Memcached Benchmark Results

We used the memcached benchmark script to sample response times of common cache operations (get, set and delete) against different server configurations with data generated from actual WP requests.

Sample Data

We generated sample cache data using 20 different pages across four of our more popular sites. Most of these page requests were for administrative pages (/wp-admin/), which make much heavier use of memcached in order to cache data structures returned from frequent / expensive database queries.

URL Cache Items Size in Bytes
/academics/ 1 15525
/academics/wp-admin/edit.php?post_type=page 288 10673318
/academics/wp-admin/index.php 251 1751822
/academics/wp-admin/upload.php 305 1867783
/academics/wp-admin/widgets.php 251 1723990
/library/guide/architecture/architecturedatabases/ 282 400303
/library/wp-admin/admin-ajax.php?action=bu-get-navtree 12 126930
/library/wp-admin/admin-ajax.php 15 136110
/library/wp-admin/edit.php?post_type=guide 319 6693282
/library/wp-admin/nav-menus.php 700 1805481
/library/wp-admin/post.php?post=42387&action=edit 376 536372
/tech/ 1 75212
/tech/wp-admin/ 260 270636
/tech/wp-admin/edit.php?post_type=page 305 11832297
/tech/wp-admin/post.php?post=311&action=edit 330 514797
/today/ 2 31772
/today/wp-admin/ 284 277221
/today/wp-admin/edit-comments.php 319 583105
/today/wp-admin/edit.php?post_type=page 294 441017
/today/wp-admin/post.php?post=53107&action=edit 321 396096

Pages without /wp-admin/ are front-end page requests. The majority of these have one or two cache items — this is due to the Batcache plugin, which stores fully generated HTML pages for front-end page requests by unauthenticated users.

Benchmark Environments

We ran the benchmark script against two different environments:

  1. Systems Test / Development
  2. Production

For each environment we spun up isolated memcached instances to handle client requests from the benchmark script.
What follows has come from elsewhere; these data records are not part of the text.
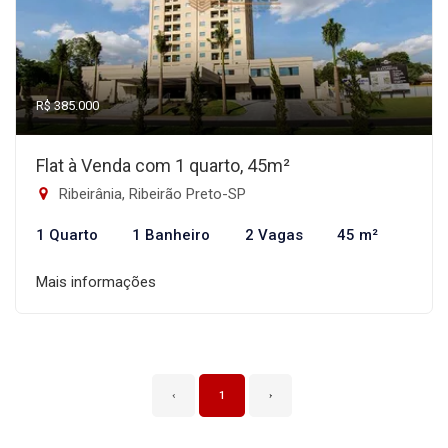
R$ 385.000
Flat à Venda com 1 quarto, 45m²
Ribeirânia, Ribeirão Preto-SP
1 Quarto
1 Banheiro
2 Vagas
45 m²
Mais informações
‹
1
›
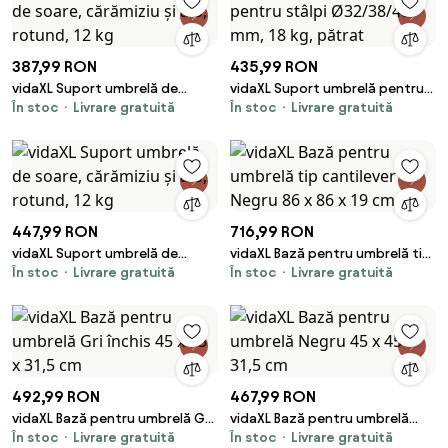
387,99 RON
435,99 RON
vidaXL Suport umbrelă de
vidaXL Suport umbrelă pentru
În stoc
Livrare gratuită
În stoc
Livrare gratuită
soare, cărămiziu și alb, rotund,
stâlpi Ø32/38/48 mm, 18 kg,
12 kg
pătrat
447,99 RON
716,99 RON
vidaXL Suport umbrelă de
vidaXL Bază pentru umbrelă tip
În stoc
Livrare gratuită
În stoc
Livrare gratuită
soare, cărămiziu și alb, rotund,
cantilever Negru 86 x 86 x 19 cm
12 kg
492,99 RON
467,99 RON
vidaXL Bază pentru umbrelă Gri
vidaXL Bază pentru umbrelă
În stoc
Livrare gratuită
În stoc
Livrare gratuită
închis 45 x 45 x 31,5 cm
Negru 45 x 45 x 31,5 cm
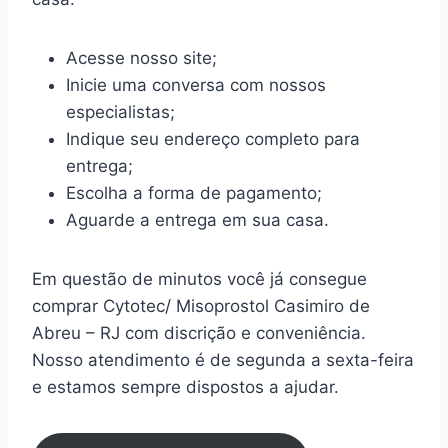
Acesse nosso site;
Inicie uma conversa com nossos
especialistas;
Indique seu endereço completo para
entrega;
Escolha a forma de pagamento;
Aguarde a entrega em sua casa.
Em questão de minutos você já consegue
comprar Cytotec/ Misoprostol Casimiro de
Abreu – RJ com discrição e conveniência.
Nosso atendimento é de segunda a sexta-feira
e estamos sempre dispostos a ajudar.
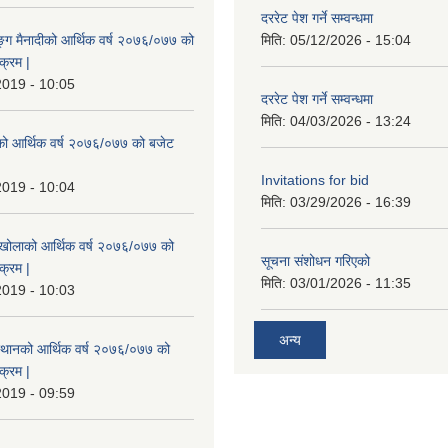
दररेट पेश गर्ने सम्वन्धमा
ुङ्ग मैनादीको आर्थिक वर्ष २०७६/०७७ को
मिति:
05/12/2026 - 15:04
क्रम |
2019 - 10:05
दररेट पेश गर्ने सम्वन्धमा
मिति:
04/03/2026 - 13:24
रेको आर्थिक वर्ष २०७६/०७७ को बजेट
|
Invitations for bid
2019 - 10:04
मिति:
03/29/2026 - 16:39
मखोलाको आर्थिक वर्ष २०७६/०७७ को
सूचना संशोधन गरिएको
क्रम |
मिति:
03/01/2026 - 11:35
2019 - 10:03
अन्य
स्थानको आर्थिक वर्ष २०७६/०७७ को
क्रम |
2019 - 09:59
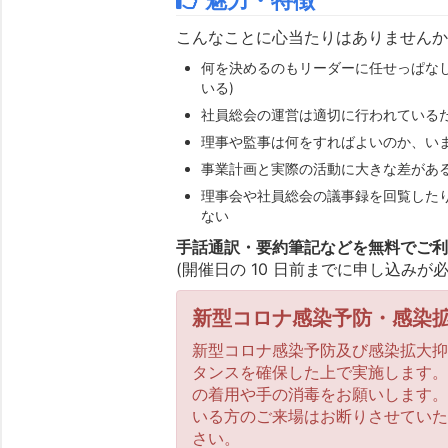
こんなことに心当たりはありません
何を決めるのもリーダーに任せっぱなし
いる)
社員総会の運営は適切に行われている
理事や監事は何をすればよいのか、い
事業計画と実際の活動に大きな差があ
理事会や社員総会の議事録を回覧した
ない
手話通訳・要約筆記などを無料でご
(開催日の 10 日前までに申し込みが
新型コロナ感染予防・感染
新型コロナ感染予防及び感染拡大
タンスを確保した上で実施します
の着用や手の消毒をお願いします
いる方のご来場はお断りさせてい
さい。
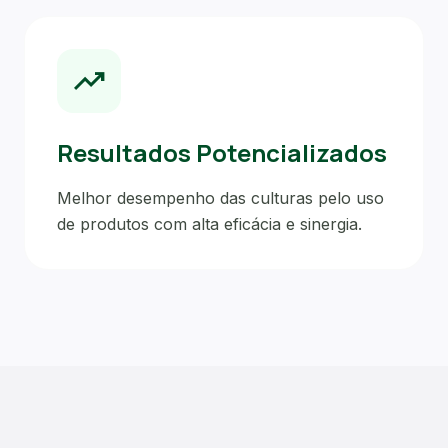
trending_up
Resultados Potencializados
Melhor desempenho das culturas pelo uso
de produtos com alta eficácia e sinergia.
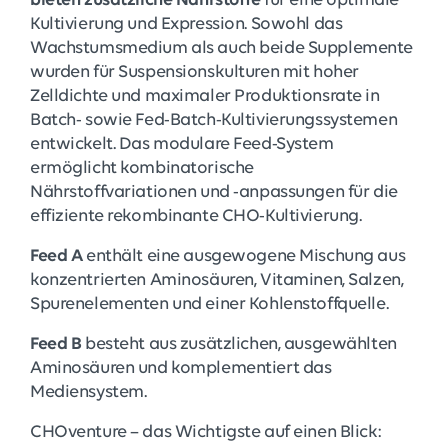
bieten zusätzliche Nährstoffe
für eine optimale
Kultivierung und Expression. Sowohl das
Wachstumsmedium als auch beide Supplemente
wurden für Suspensionskulturen mit hoher
Zelldichte und maximaler Produktionsrate in
Batch- sowie Fed-Batch-Kultivierungssystemen
entwickelt. Das modulare Feed-System
ermöglicht kombinatorische
Nährstoffvariationen und -anpassungen für die
effiziente rekombinante CHO-Kultivierung.
Feed A
enthält eine ausgewogene Mischung aus
konzentrierten Aminosäuren, Vitaminen, Salzen,
Spurenelementen und einer Kohlenstoffquelle.
Feed B
besteht aus zusätzlichen, ausgewählten
Aminosäuren und komplementiert das
Mediensystem.
CHOventure – das Wichtigste auf einen Blick:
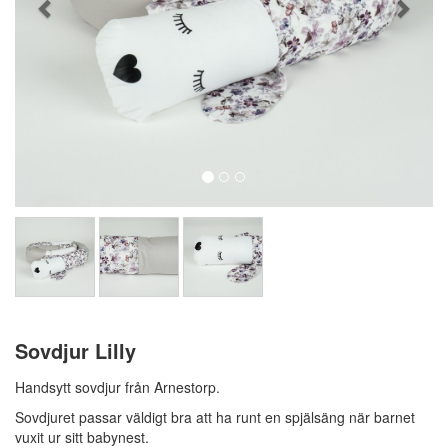
Sovdjur Lilly
Handsytt sovdjur från Arnestorp.
Sovdjuret passar väldigt bra att ha runt en spjälsäng när barnet
vuxit ur sitt babynest.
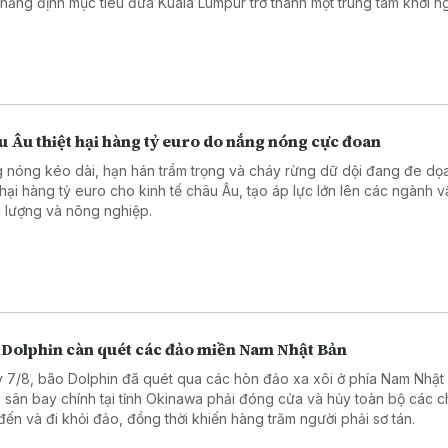
khẳng định mục tiêu đưa Kuala Lumpur trở thành một trung tâm khởi n
 đầu Đông Nam Á và nằm trong top 20 hệ sinh thái khởi nghiệp tốt nh
 vào năm 2030.
 Âu thiệt hại hàng tỷ euro do nắng nóng cực đoan
 nóng kéo dài, hạn hán trầm trọng và cháy rừng dữ dội đang đe dọ
t hại hàng tỷ euro cho kinh tế châu Âu, tạo áp lực lớn lên các ngành vậ
 lượng và nông nghiệp.
 Dolphin càn quét các đảo miền Nam Nhật Bản
 7/8, bão Dolphin đã quét qua các hòn đảo xa xôi ở phía Nam Nhật
 sân bay chính tại tỉnh Okinawa phải đóng cửa và hủy toàn bộ các 
đến và đi khỏi đảo, đồng thời khiến hàng trăm người phải sơ tán.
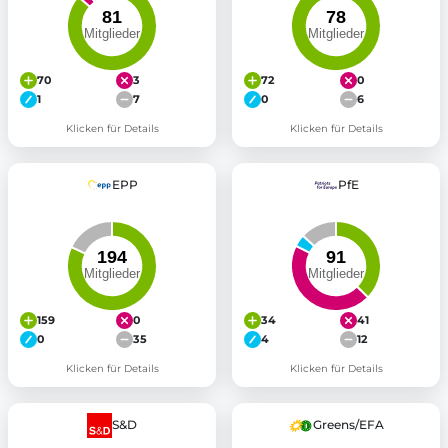
70
3
72
0
1
7
0
6
Klicken für Details
Klicken für Details
EPP
PfE
159
0
34
41
0
35
4
12
Klicken für Details
Klicken für Details
S&D
Greens/EFA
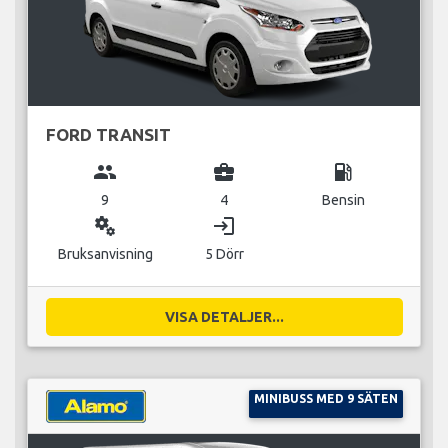
FORD TRANSIT
group
business_center
local_gas_station
9
4
Bensin
miscellaneous_services
login
Bruksanvisning
5 Dörr
VISA DETALJER...
MINIBUSS MED 9 SÄTEN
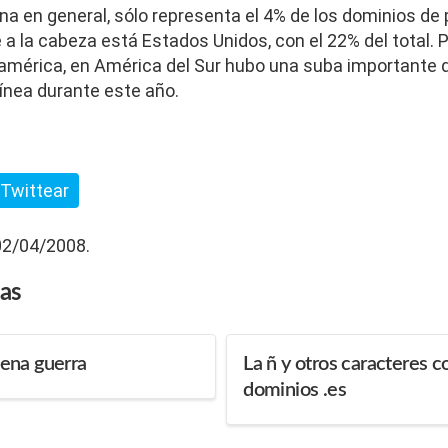
a en general, sólo representa el 4% de los dominios de p
a la cabeza está Estados Unidos, con el 22% del total. 
oamérica, en América del Sur hubo una suba importante d
línea durante este año.
Twittear
 02/04/2008.
das
ena guerra
La ñ y otros caracteres c
dominios .es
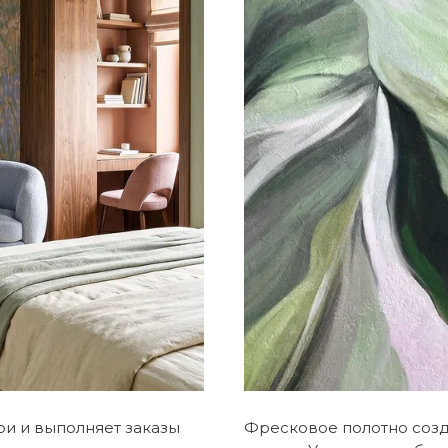
ои и выполняет заказы
Фресковое полотно соз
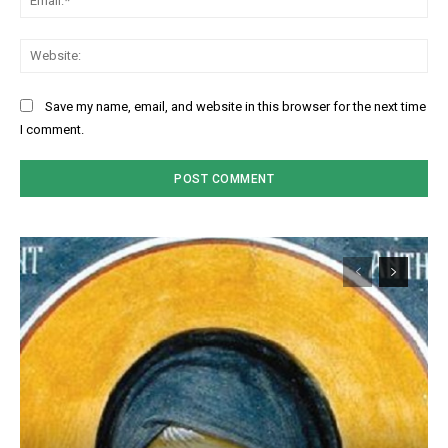
Web
Save my name, email, and website in this browser for the next time
I comment.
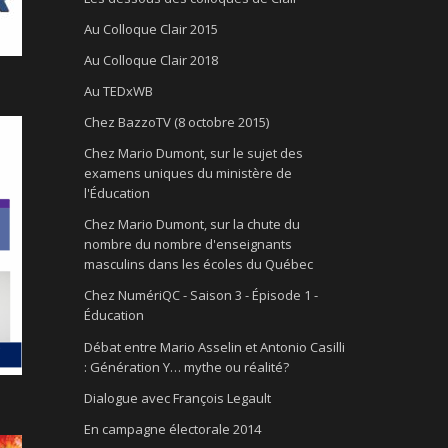
Au Colloque Clair 2015
Au Colloque Clair 2018
Au TEDxWB
Chez BazzoTV (8 octobre 2015)
Chez Mario Dumont, sur le sujet des
examens uniques du ministère de
l'Éducation
Chez Mario Dumont, sur la chute du
nombre du nombre d'enseignants
masculins dans les écoles du Québec
Chez NumériQC - Saison 3 - Épisode 1 -
Éducation
Débat entre Mario Asselin et Antonio Casilli
: Génération Y… mythe ou réalité?
Dialogue avec François Legault
En campagne électorale 2014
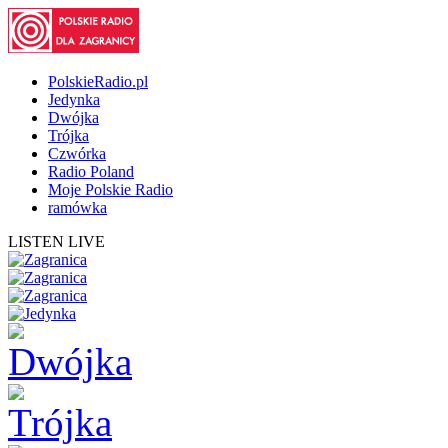
PolskieRadio.pl
Jedynka
Dwójka
Trójka
Czwórka
Radio Poland
Moje Polskie Radio
ramówka
LISTEN LIVE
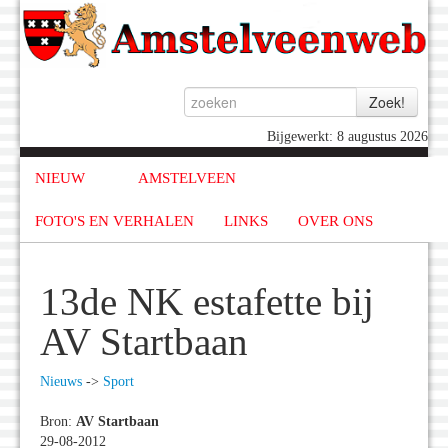
Bijgewerkt: 8 augustus 2026
NIEUW
AMSTELVEEN
FOTO'S EN VERHALEN
LINKS
OVER ONS
13de NK estafette bij
AV Startbaan
Nieuws
->
Sport
Bron:
AV Startbaan
29-08-2012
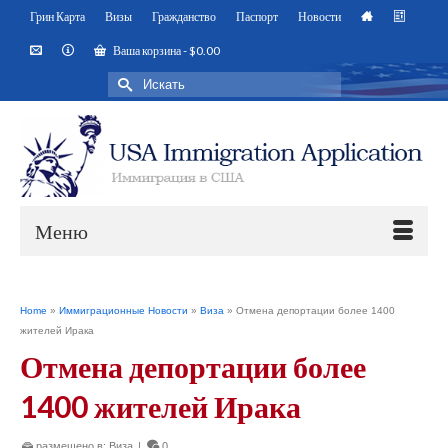
Грин Карта
Визы
Гражданство
Паспорт
Новости
Ваша корзина
-
$
0.00
Искать:
Меню
Home
»
Иммиграционные Новости
»
Виза
»
Отмена депортации более 1400
жителей Ирака
Отмена депортации более
1400 жителей Ирака
размещено в:
Виза
|
0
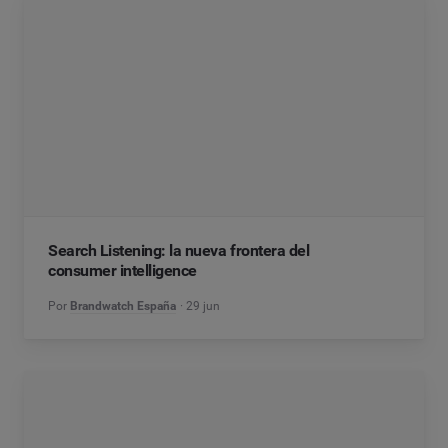
Search Listening: la nueva frontera del
consumer intelligence
Por
Brandwatch España
29 jun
There were some notable variances between test environments.

Memcached Configuration

# Systems Test / Development
ist-wp-app-syst01$ memcached -d -p 11212 -m 64 -c 1024
ist-wp-app-devl01$ memcached -d -p 11212 -m 64 -c 1024

# Production
ist-wp-app-prod01$ memcached -d -p 11214 -m 128 -c 1024
ist-wp-app-prod02$ memcached -d -p 11214 -m 128 -c 1024
ist-wp-app-prod03$ memcached -d -p 11214 -m 128 -c 1024

Where -p is the port to accept requests on, -c is the maximum amount of concurrent connections to accept, and -m is the amount of memory to allocate. Note that the sample data did not exceed 64M in size, and as such this variance did not make any difference — there were no cache evictions reported during test runs.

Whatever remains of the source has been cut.